*RECORD EXCERPTS*:
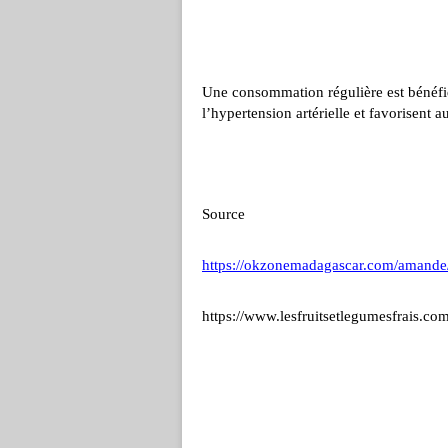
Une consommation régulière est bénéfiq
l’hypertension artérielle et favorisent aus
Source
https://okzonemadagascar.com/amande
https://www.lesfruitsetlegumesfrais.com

---

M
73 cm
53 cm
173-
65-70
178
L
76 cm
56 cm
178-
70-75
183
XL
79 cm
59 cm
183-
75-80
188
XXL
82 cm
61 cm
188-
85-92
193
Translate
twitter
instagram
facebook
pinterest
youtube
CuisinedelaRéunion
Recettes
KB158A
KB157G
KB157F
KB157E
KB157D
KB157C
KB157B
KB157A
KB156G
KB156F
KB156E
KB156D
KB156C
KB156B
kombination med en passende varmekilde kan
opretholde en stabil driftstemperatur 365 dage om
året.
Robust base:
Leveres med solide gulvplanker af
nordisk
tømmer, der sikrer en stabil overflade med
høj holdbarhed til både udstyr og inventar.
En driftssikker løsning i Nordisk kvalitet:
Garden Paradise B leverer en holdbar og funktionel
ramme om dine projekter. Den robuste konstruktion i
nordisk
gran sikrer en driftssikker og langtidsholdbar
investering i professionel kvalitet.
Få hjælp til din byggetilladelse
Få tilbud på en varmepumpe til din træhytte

---

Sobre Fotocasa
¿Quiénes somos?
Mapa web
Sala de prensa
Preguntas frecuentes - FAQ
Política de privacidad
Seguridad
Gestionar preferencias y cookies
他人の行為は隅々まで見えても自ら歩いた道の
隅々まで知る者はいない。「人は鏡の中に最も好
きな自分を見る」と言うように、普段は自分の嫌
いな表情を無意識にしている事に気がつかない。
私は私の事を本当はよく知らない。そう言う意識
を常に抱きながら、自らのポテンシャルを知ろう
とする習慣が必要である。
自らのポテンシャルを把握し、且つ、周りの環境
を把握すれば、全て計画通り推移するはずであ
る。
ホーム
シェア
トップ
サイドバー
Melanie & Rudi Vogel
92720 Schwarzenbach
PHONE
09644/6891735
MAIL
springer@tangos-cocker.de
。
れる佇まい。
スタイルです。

*ABOUT THIS EXERCISE*:
In the listing above, find the line with "Une consommation régulière est bénéfiq" and the line with "https://www.lesfruitsetlegumesfrais.com", then print exactly those two lines and every line between them, and nothing more.

*TASK OUTPUT*:
Une consommation régulière est bénéfiq
l’hypertension artérielle et favorisent aus
Source
https://okzonemadagascar.com/amande
https://www.lesfruitsetlegumesfrais.com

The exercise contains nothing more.